● Entries provided:
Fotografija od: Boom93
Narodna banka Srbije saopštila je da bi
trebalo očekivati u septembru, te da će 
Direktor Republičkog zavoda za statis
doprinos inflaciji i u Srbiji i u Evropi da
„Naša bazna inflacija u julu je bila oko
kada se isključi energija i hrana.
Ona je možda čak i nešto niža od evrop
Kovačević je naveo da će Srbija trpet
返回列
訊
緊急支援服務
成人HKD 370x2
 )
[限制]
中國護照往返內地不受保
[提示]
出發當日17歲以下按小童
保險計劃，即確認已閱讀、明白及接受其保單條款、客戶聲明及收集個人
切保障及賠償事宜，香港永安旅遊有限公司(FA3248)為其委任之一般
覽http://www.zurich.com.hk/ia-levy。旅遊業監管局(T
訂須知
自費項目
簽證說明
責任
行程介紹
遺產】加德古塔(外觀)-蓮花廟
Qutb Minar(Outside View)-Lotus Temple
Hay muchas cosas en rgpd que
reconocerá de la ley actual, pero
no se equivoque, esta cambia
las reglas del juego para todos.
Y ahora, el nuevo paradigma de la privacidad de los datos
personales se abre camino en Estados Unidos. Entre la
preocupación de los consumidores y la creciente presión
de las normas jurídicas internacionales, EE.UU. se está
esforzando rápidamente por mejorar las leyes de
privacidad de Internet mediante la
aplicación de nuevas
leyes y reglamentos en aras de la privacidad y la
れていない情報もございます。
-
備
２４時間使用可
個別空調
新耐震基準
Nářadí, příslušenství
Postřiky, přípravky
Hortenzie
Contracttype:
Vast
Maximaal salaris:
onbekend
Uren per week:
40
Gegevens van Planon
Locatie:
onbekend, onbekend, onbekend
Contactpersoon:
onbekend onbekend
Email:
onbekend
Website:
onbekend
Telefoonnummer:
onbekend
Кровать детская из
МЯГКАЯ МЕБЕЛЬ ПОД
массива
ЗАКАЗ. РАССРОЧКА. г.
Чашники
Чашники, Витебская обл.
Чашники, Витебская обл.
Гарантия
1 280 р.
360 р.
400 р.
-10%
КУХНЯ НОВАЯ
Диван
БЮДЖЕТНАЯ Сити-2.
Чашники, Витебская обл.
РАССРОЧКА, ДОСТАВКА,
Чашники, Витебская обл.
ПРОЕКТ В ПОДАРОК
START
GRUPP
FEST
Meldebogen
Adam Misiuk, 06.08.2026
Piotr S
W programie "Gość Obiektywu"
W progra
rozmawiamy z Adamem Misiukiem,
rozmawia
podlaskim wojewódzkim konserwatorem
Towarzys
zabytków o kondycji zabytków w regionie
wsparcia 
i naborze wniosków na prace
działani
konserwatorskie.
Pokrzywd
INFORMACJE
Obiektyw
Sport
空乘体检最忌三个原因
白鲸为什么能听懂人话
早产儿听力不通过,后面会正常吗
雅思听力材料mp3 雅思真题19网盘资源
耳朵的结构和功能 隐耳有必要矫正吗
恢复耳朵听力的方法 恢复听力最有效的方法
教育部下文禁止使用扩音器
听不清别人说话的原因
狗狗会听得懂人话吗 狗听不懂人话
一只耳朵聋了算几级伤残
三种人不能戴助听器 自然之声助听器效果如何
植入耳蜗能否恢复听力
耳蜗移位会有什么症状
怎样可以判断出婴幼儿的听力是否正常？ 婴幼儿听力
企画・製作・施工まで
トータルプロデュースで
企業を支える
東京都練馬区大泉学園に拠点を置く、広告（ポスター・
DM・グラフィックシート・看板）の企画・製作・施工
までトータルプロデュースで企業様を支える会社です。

● Aim of the exercise:
State how many lines of the entries include the word "leyes", giving that number by itself.

● Answer section:
2